Although rising prices are often cited as a problem for business, it is still notable that wage growth (+4.8% y/y) is lagging CPI, reducing the welfare of the US population. Will accelerating QE and rate hikes, a market correction, and a cooling of the economic growth rate help solve this problem? The answer is more likely no than yes. Negative stock market performance often sharply reduces the propensity to buy.

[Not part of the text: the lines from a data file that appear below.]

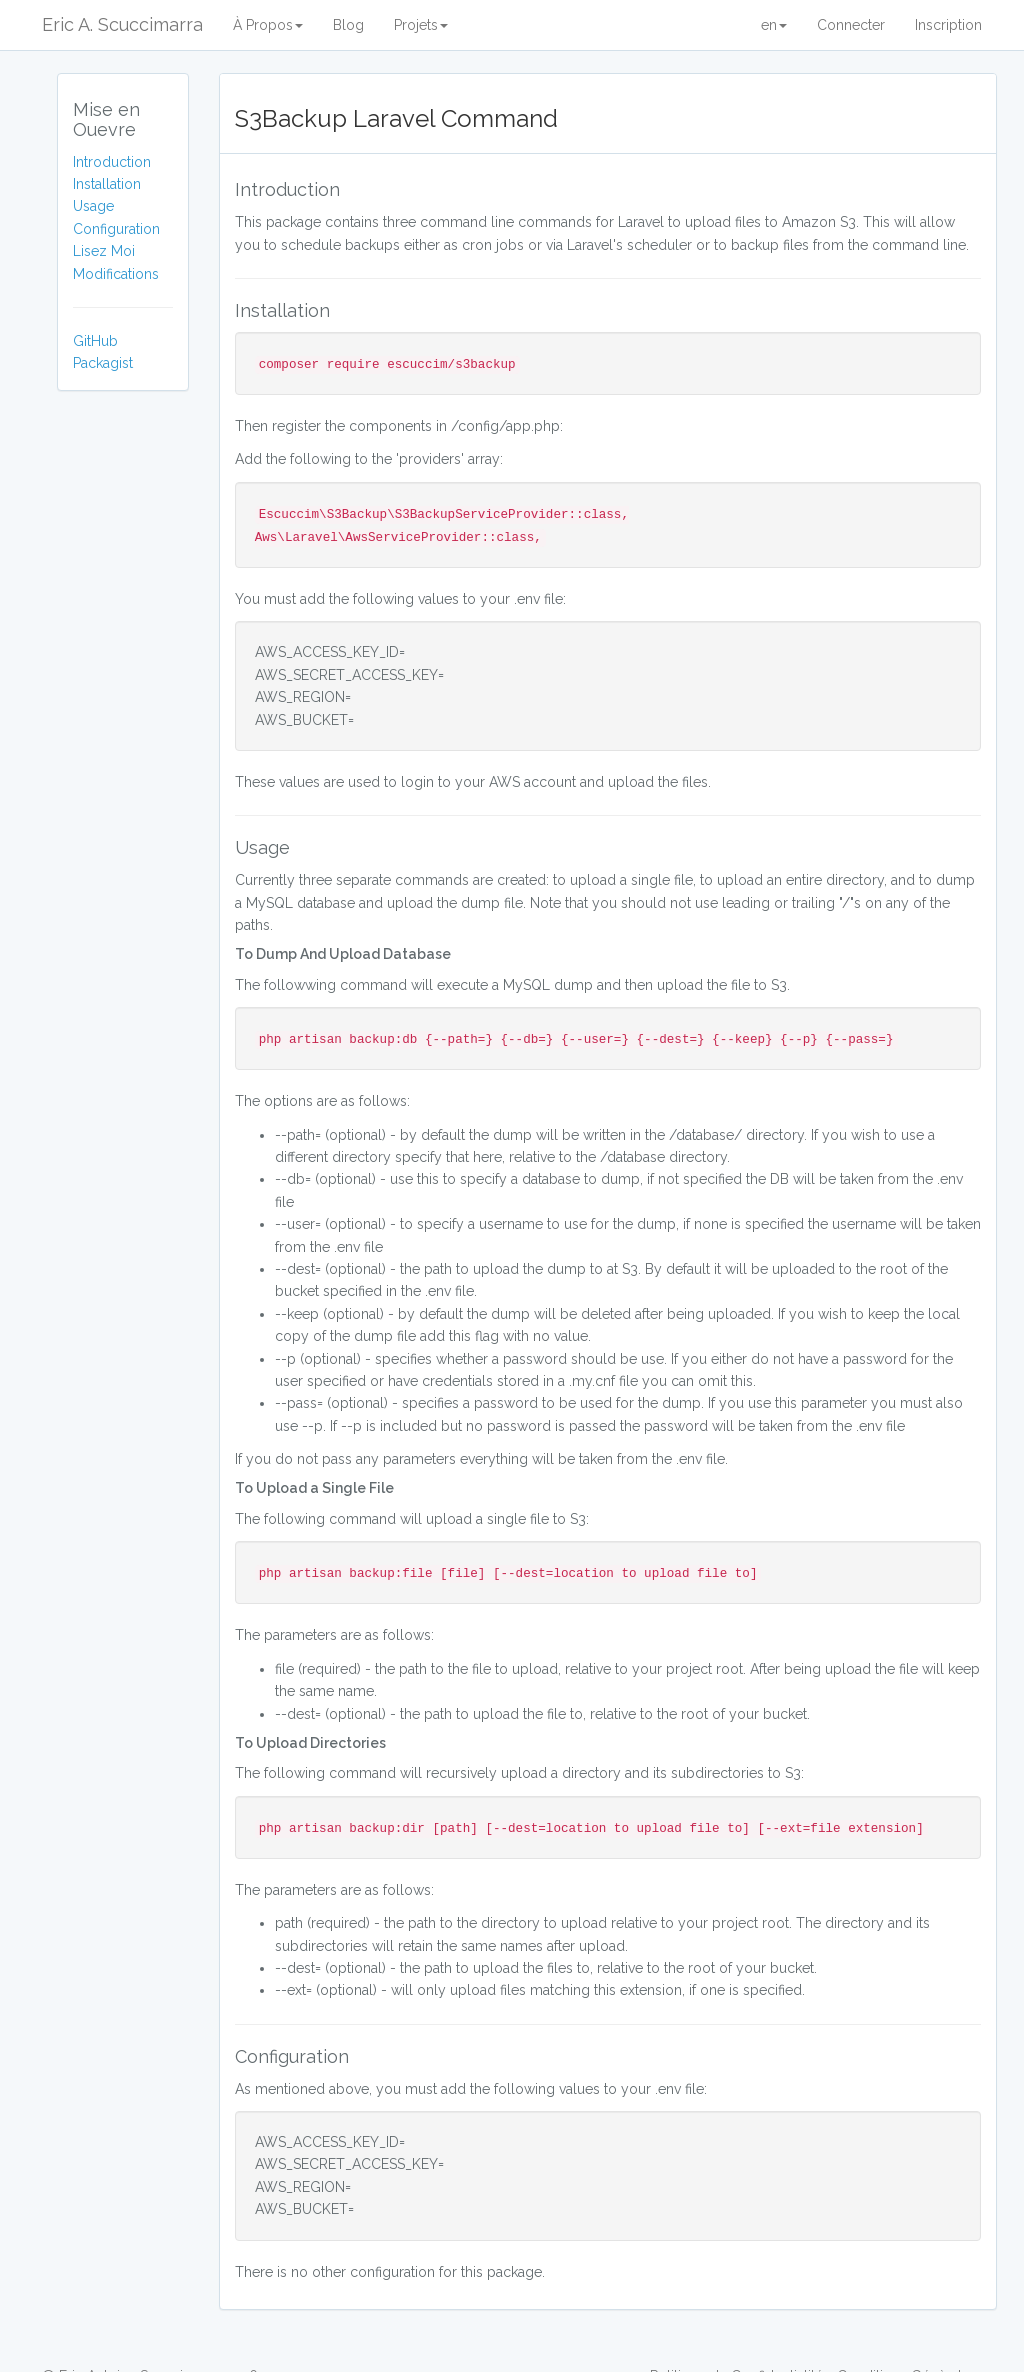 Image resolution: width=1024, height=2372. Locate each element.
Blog (348, 25)
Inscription (948, 25)
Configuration (116, 229)
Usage (93, 206)
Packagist (103, 363)
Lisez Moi (104, 251)
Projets (421, 25)
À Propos (268, 25)
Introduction (112, 162)
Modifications (116, 274)
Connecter (851, 25)
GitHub (95, 341)
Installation (107, 184)
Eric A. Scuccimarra (122, 24)
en (774, 25) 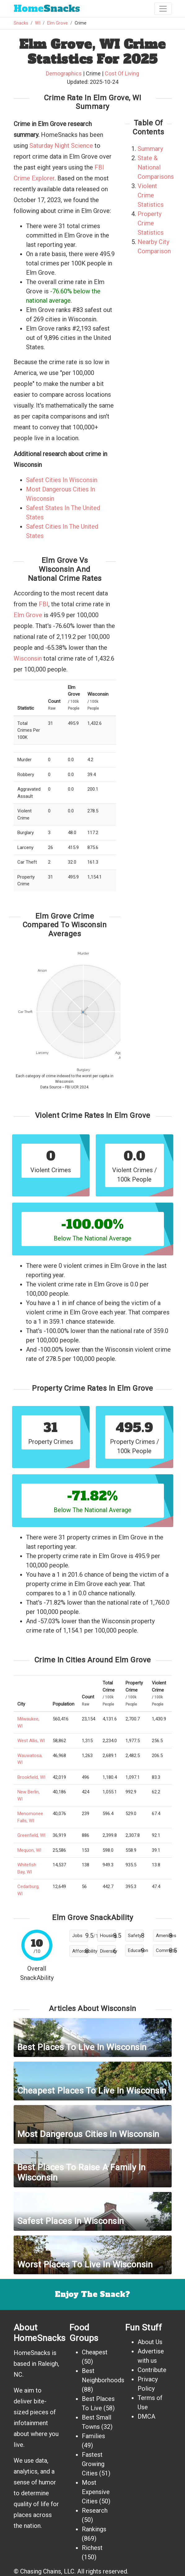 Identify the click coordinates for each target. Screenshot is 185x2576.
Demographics (64, 73)
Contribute (152, 2370)
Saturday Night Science (61, 145)
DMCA (146, 2416)
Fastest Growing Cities (93, 2464)
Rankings (94, 2529)
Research (95, 2510)
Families (93, 2436)
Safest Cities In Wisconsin (61, 480)
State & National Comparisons (156, 167)
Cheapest (95, 2352)
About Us (150, 2342)
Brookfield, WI (31, 1777)
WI (37, 23)
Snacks (47, 8)
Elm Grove (57, 23)
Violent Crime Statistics (151, 195)
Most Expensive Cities (96, 2492)
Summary (150, 148)
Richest (92, 2547)
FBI (43, 604)
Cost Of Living (122, 73)
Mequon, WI (29, 1850)
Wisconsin (28, 658)
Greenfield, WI (31, 1835)
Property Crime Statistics (151, 223)
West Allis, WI (31, 1740)
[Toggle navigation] (163, 8) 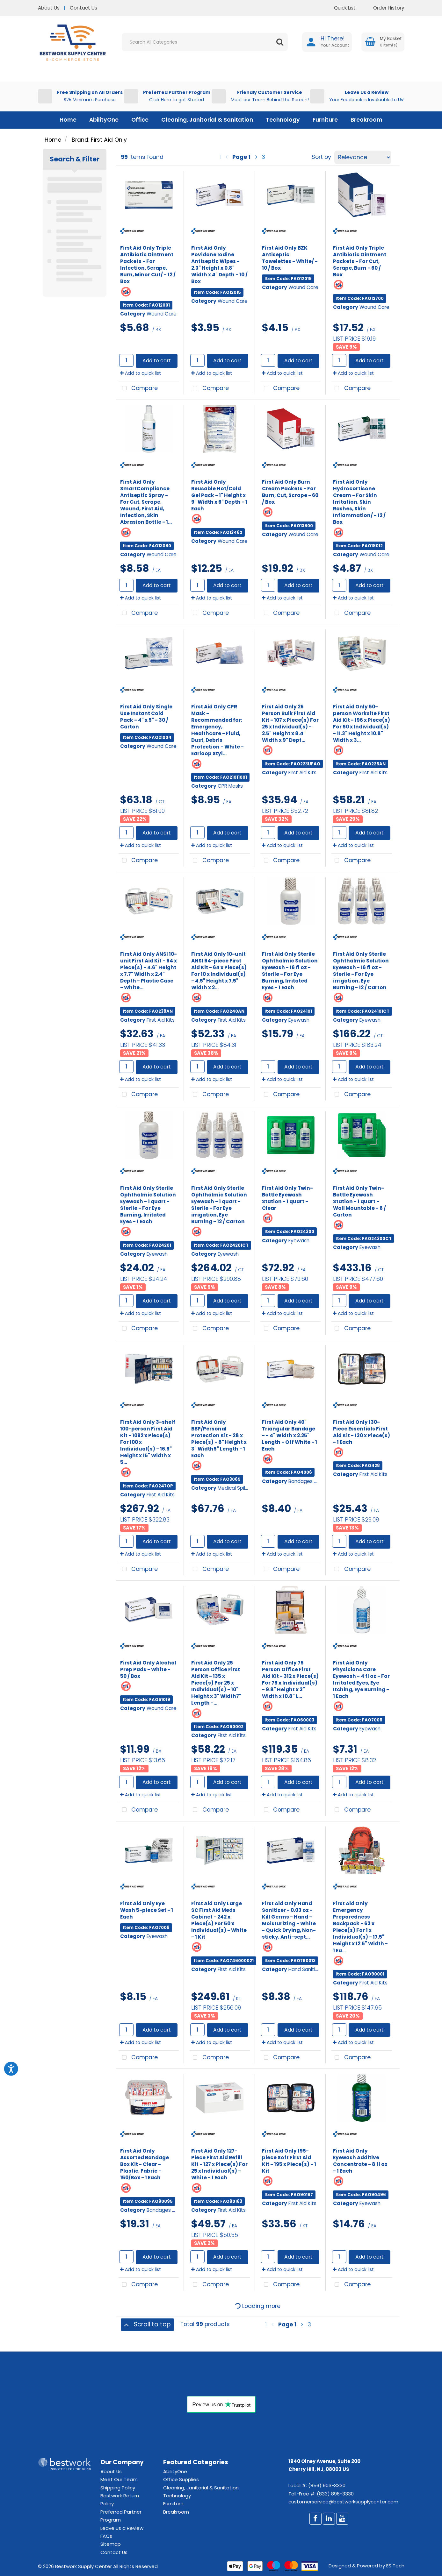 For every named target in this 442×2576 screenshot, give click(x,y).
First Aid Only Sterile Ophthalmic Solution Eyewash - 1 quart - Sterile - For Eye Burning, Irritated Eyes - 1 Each (148, 1205)
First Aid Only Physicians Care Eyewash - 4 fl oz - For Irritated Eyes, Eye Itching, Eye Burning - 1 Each (361, 1679)
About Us (49, 7)
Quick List (340, 7)
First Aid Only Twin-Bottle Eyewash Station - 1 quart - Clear (287, 1198)
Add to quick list (140, 373)
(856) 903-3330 (326, 2485)
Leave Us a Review (121, 2528)
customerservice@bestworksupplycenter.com (343, 2501)
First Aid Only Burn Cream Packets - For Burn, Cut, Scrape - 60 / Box (290, 492)
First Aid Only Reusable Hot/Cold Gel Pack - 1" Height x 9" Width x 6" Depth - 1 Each (219, 495)
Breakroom (366, 120)
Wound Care (162, 313)
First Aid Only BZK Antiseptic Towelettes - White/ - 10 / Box (290, 258)
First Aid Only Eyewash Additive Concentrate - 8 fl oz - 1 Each (360, 2160)
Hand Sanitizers (306, 1969)
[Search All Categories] (205, 42)
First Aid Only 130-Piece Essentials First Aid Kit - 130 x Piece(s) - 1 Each (361, 1432)
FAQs (106, 2536)
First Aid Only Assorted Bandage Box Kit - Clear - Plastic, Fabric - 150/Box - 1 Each (144, 2164)
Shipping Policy (117, 2487)
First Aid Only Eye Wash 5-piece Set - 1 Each (146, 1910)
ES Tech (395, 2565)
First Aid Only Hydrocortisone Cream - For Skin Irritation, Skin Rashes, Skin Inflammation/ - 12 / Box (359, 502)
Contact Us (83, 7)
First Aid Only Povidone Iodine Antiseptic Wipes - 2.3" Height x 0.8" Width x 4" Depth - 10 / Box (219, 265)
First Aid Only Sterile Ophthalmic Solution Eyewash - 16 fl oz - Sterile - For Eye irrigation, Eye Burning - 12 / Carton (361, 971)
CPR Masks (230, 786)
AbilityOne (104, 120)
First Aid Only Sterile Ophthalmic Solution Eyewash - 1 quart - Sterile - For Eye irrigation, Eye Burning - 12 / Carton (219, 1205)
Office (140, 120)
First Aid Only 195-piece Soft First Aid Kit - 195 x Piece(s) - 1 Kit (289, 2160)
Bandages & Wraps (311, 1481)
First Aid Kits (302, 772)
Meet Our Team (119, 2479)
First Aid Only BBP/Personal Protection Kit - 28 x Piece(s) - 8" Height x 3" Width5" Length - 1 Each (219, 1439)
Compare (138, 388)
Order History (384, 7)
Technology (283, 120)
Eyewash (298, 1020)
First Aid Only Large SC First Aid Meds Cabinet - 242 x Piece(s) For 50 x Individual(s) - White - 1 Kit (219, 1920)
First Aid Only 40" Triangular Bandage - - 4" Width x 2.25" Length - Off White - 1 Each (289, 1435)
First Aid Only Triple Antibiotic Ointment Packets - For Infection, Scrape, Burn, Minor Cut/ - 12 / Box (148, 265)
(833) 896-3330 (335, 2493)
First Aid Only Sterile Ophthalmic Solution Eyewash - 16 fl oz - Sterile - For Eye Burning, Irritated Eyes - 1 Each (290, 971)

We also assume that an 8% increase in the dollar index in less than six months and the easing of logistical problems will bring the states closer to the peak of inflation. Of course, the big question is whether it will return to the 2% target in the next 12-18 months or hover around 4%. In the second case, the Fed would normalise policy as it was able to do before the global financial crisis and move away from a zero-interest-rate policy.
However, it seems prudent for the Fed to leave the door open for a more rapid monetary policy tightening but not to rush into action right now.